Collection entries
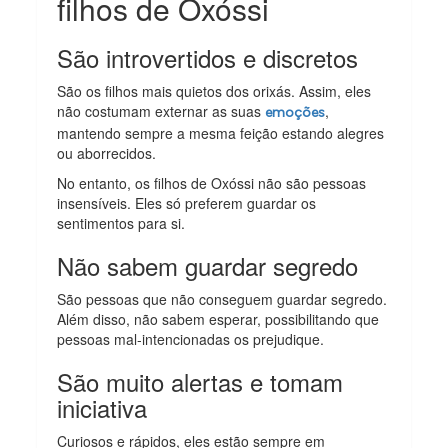
filhos de Oxóssi
São introvertidos e discretos
São os filhos mais quietos dos orixás. Assim, eles
não costumam externar as suas
,
emoções
mantendo sempre a mesma feição estando alegres
ou aborrecidos.
No entanto, os filhos de Oxóssi não são pessoas
insensíveis. Eles só preferem guardar os
sentimentos para si.
Não sabem guardar segredo
São pessoas que não conseguem guardar segredo.
Além disso, não sabem esperar, possibilitando que
pessoas mal-intencionadas os prejudique.
São muito alertas e tomam
iniciativa
Curiosos e rápidos, eles estão sempre em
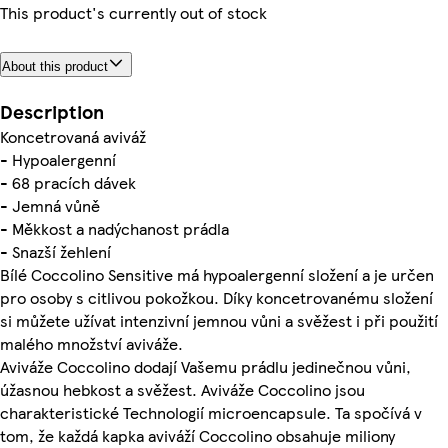
This product's currently out of stock
About this product
Description
Koncetrovaná aviváž
- Hypoalergenní
- 68 pracích dávek
- Jemná vůně
- Měkkost a nadýchanost prádla
- Snazší žehlení
Bílé Coccolino Sensitive má hypoalergenní složení a je určen
pro osoby s citlivou pokožkou. Díky koncetrovanému složení
si můžete užívat intenzivní jemnou vůni a svěžest i při použití
malého množství aviváže.
Aviváže Coccolino dodají Vašemu prádlu jedinečnou vůni,
úžasnou hebkost a svěžest. Aviváže Coccolino jsou
charakteristické Technologií microencapsule. Ta spočívá v
tom, že každá kapka aviváží Coccolino obsahuje miliony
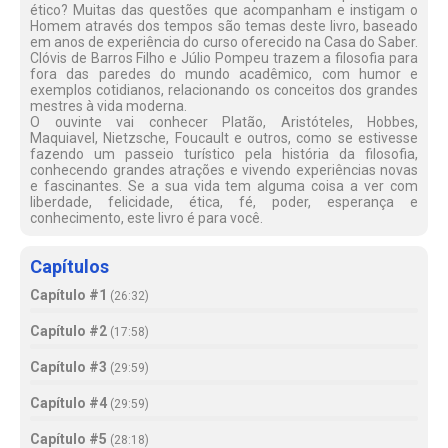
ético? Muitas das questões que acompanham e instigam o
Homem através dos tempos são temas deste livro, baseado
em anos de experiência do curso oferecido na Casa do Saber.
Clóvis de Barros Filho e Júlio Pompeu trazem a filosofia para
fora das paredes do mundo acadêmico, com humor e
exemplos cotidianos, relacionando os conceitos dos grandes
mestres à vida moderna.
O ouvinte vai conhecer Platão, Aristóteles, Hobbes,
Maquiavel, Nietzsche, Foucault e outros, como se estivesse
fazendo um passeio turístico pela história da filosofia,
conhecendo grandes atrações e vivendo experiências novas
e fascinantes. Se a sua vida tem alguma coisa a ver com
liberdade, felicidade, ética, fé, poder, esperança e
conhecimento, este livro é para você.
Capítulos
Capítulo #1
(
26:32
)
Capítulo #2
(
17:58
)
Capítulo #3
(
29:59
)
Capítulo #4
(
29:59
)
Capítulo #5
(
28:18
)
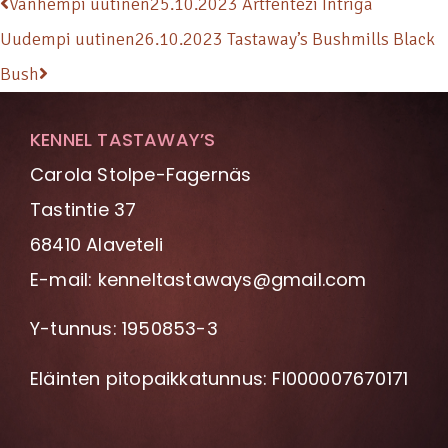
Vanhempi uutinen
25.10.2023 Artfentezi Intriga
Uudempi uutinen
26.10.2023 Tastaway’s Bushmills Black
Bush
KENNEL TASTAWAY’S
Carola Stolpe-Fagernäs
Tastintie 37
68410 Alaveteli
E-mail: kenneltastaways@gmail.com
Y-tunnus: 1950853-3
Eläinten pitopaikkatunnus: FI000007670171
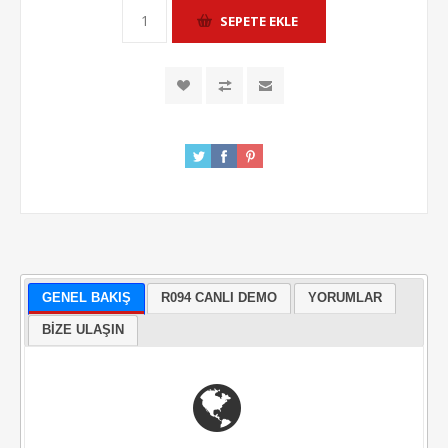
GENEL BAKIŞ
R094 CANLI DEMO
YORUMLAR
BIZE ULAŞIN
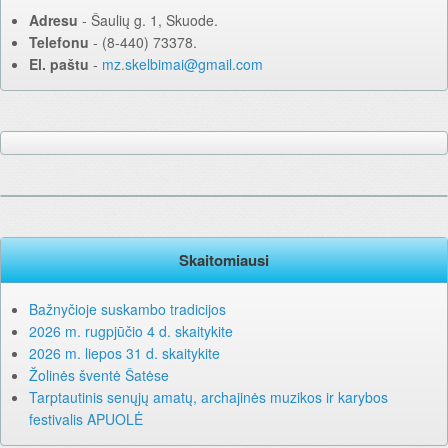
Adresu
‐ Šaulių g. 1, Skuode.
Telefonu
‐ (8-440) 73378.
El. paštu
‐
mz.skelbimai@gmail.com
Skaitomiausi
Bažnyčioje suskambo tradicijos
2026 m. rugpjūčio 4 d. skaitykite
2026 m. liepos 31 d. skaitykite
Žolinės šventė Šatėse
Tarptautinis senųjų amatų, archajinės muzikos ir karybos
festivalis APUOLĖ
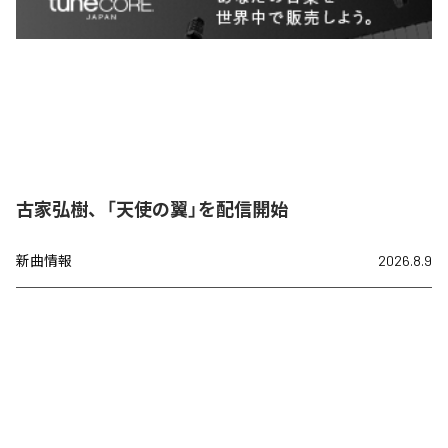
古家弘樹、「天使の翼」を配信開始
新曲情報
2026.8.9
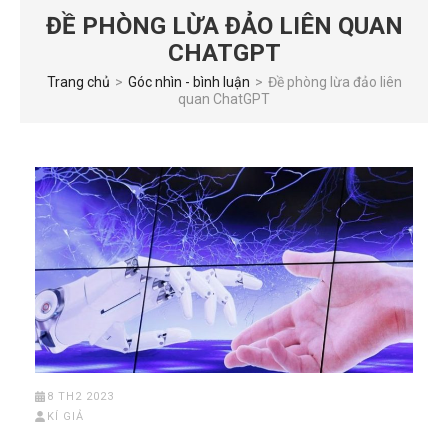
ĐỀ PHÒNG LỪA ĐẢO LIÊN QUAN
CHATGPT
Trang chủ
>
Góc nhìn - bình luận
>
Đề phòng lừa đảo liên
quan ChatGPT
8 TH2 2023
KÍ GIẢ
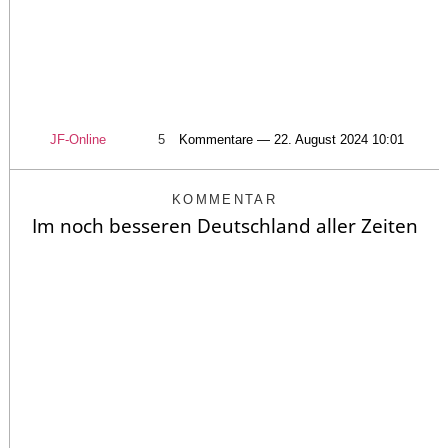
JF-Online
5
Kommentare — 22. August 2024 10:01
KOMMENTAR
Im noch besseren Deutschland aller Zeiten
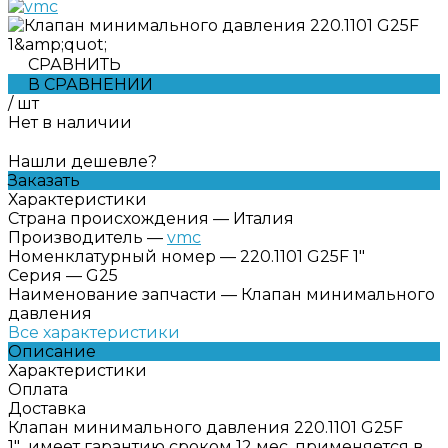
СРАВНИТЬ
В СРАВНЕНИИ
/
шт
Нет в наличии
Нашли дешевле?
Заказать
Характеристики
Страна происхождения
—
Италия
Производитель
—
vmc
Номенклатурный номер
—
220.1101 G25F 1"
Серия
—
G25
Наименование запчасти
—
Клапан минимального
давления
Все характеристики
Описание
Характеристики
Оплата
Доставка
Клапан минимального давления 220.1101 G25F
1" имеет гарантию сроком 12 мес, применяется в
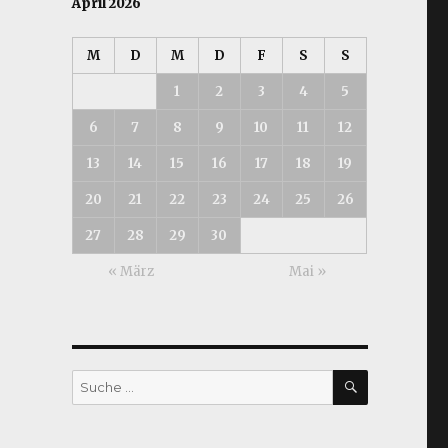
April 2026
M
D
M
D
F
S
S
1
2
3
4
5
6
7
8
9
10
11
12
13
14
15
16
17
18
19
20
21
22
23
24
25
26
27
28
29
30
« März
Mai »
SUCHEN
Suche
nach:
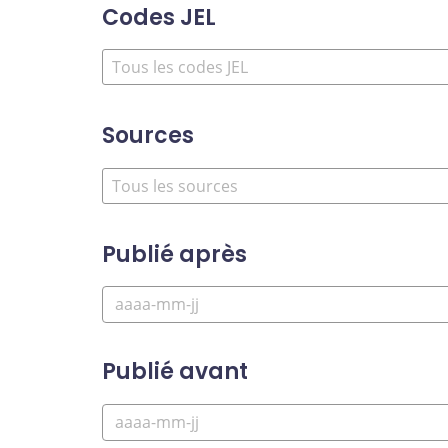
Codes JEL
Sources
Publié après
Publié avant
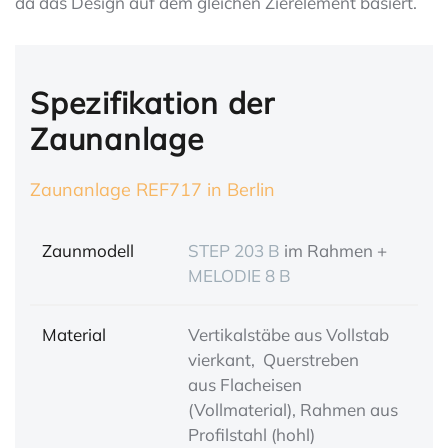
da das Design auf dem gleichen Zierelement basiert.
Spezifikation der
Zaunanlage
Zaunanlage REF717 in Berlin
Zaunmodell
STEP 203 B
im Rahmen +
MELODIE 8 B
Material
Vertikalstäbe aus Vollstab
vierkant, Querstreben
aus Flacheisen
(Vollmaterial), Rahmen aus
Profilstahl (hohl)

EXERCISE DESCRIPTION: Copy the records above exactly, omitting every picture.

PROBLEM SOLUTION:
filhos de Oxóssi
São introvertidos e discretos
São os filhos mais quietos dos orixás. Assim, eles
não costumam externar as suas
,
emoções
mantendo sempre a mesma feição estando alegres
ou aborrecidos.
No entanto, os filhos de Oxóssi não são pessoas
insensíveis. Eles só preferem guardar os
sentimentos para si.
Não sabem guardar segredo
São pessoas que não conseguem guardar segredo.
Além disso, não sabem esperar, possibilitando que
pessoas mal-intencionadas os prejudique.
São muito alertas e tomam
iniciativa
Curiosos e rápidos, eles estão sempre em
This product's currently out of stock
About this product
Description
Koncetrovaná aviváž
- Hypoalergenní
- 68 pracích dávek
- Jemná vůně
- Měkkost a nadýchanost prádla
- Snazší žehlení
Bílé Coccolino Sensitive má hypoalergenní složení a je určen
pro osoby s citlivou pokožkou. Díky koncetrovanému složení
si můžete užívat intenzivní jemnou vůni a svěžest i při použití
malého množství aviváže.
Aviváže Coccolino dodají Vašemu prádlu jedinečnou vůni,
úžasnou hebkost a svěžest. Aviváže Coccolino jsou
charakteristické Technologií microencapsule. Ta spočívá v
tom, že každá kapka aviváží Coccolino obsahuje miliony
ético? Muitas das questões que acompanham e instigam o
Homem através dos tempos são temas deste livro, baseado
em anos de experiência do curso oferecido na Casa do Saber.
Clóvis de Barros Filho e Júlio Pompeu trazem a filosofia para
fora das paredes do mundo acadêmico, com humor e
exemplos cotidianos, relacionando os conceitos dos grandes
mestres à vida moderna.
O ouvinte vai conhecer Platão, Aristóteles, Hobbes,
Maquiavel, Nietzsche, Foucault e outros, como se estivesse
fazendo um passeio turístico pela história da filosofia,
conhecendo grandes atrações e vivendo experiências novas
e fascinantes. Se a sua vida tem alguma coisa a ver com
liberdade, felicidade, ética, fé, poder, esperança e
conhecimento, este livro é para você.
Capítulos
Capítulo #1
(
26:32
)
Capítulo #2
(
17:58
)
Capítulo #3
(
29:59
)
Capítulo #4
(
29:59
)
Capítulo #5
(
28:18
)
Vanhempi uutinen
25.10.2023 Artfentezi Intriga
Uudempi uutinen
26.10.2023 Tastaway’s Bushmills Black
Bush
KENNEL TASTAWAY’S
Carola Stolpe-Fagernäs
Tastintie 37
68410 Alaveteli
E-mail: kenneltastaways@gmail.com
Y-tunnus: 1950853-3
Eläinten pitopaikkatunnus: FI000007670171
GENEL BAKIŞ
R094 CANLI DEMO
YORUMLAR
BIZE ULAŞIN
Adresu
‐ Šaulių g. 1, Skuode.
Telefonu
‐ (8-440) 73378.
El. paštu
‐
mz.skelbimai@gmail.com
Skaitomiausi
Bažnyčioje suskambo tradicijos
2026 m. rugpjūčio 4 d. skaitykite
2026 m. liepos 31 d. skaitykite
Žolinės šventė Šatėse
Tarptautinis senųjų amatų, archajinės muzikos ir karybos
festivalis APUOLĖ
古家弘樹、「天使の翼」を配信開始
新曲情報
2026.8.9
ĐỀ PHÒNG LỪA ĐẢO LIÊN QUAN
CHATGPT
Trang chủ
>
Góc nhìn - bình luận
>
Đề phòng lừa đảo liên
quan ChatGPT
8 TH2 2023
KÍ GIẢ
JF-Online
5
Kommentare — 22. August 2024 10:01
KOMMENTAR
Im noch besseren Deutschland aller Zeiten
СРАВНИТЬ
В СРАВНЕНИИ
/
шт
Нет в наличии
Нашли дешевле?
Заказать
Характеристики
Страна происхождения
—
Италия
Производитель
—
vmc
Номенклатурный номер
—
220.1101 G25F 1"
Серия
—
G25
Наименование запчасти
—
Клапан минимального
давления
Все характеристики
Описание
Характеристики
Оплата
Доставка
Клапан минимального давления 220.1101 G25F
1" имеет гарантию сроком 12 мес, применяется в
April 2026
M
D
M
D
F
S
S
1
2
3
4
5
6
7
8
9
10
11
12
13
14
15
16
17
18
19
20
21
22
23
24
25
26
27
28
29
30
« März
Mai »
SUCHEN
Suche
nach:
Codes JEL
Sources
Publié après
Publié avant
da das Design auf dem gleichen Zierelement basiert.
Spezifikation der
Zaunanlage
Zaunanlage REF717 in Berlin
Zaunmodell
STEP 203 B
im Rahmen +
MELODIE 8 B
Material
Vertikalstäbe aus Vollstab
vierkant, Querstreben
aus Flacheisen
(Vollmaterial), Rahmen aus
Profilstahl (hohl)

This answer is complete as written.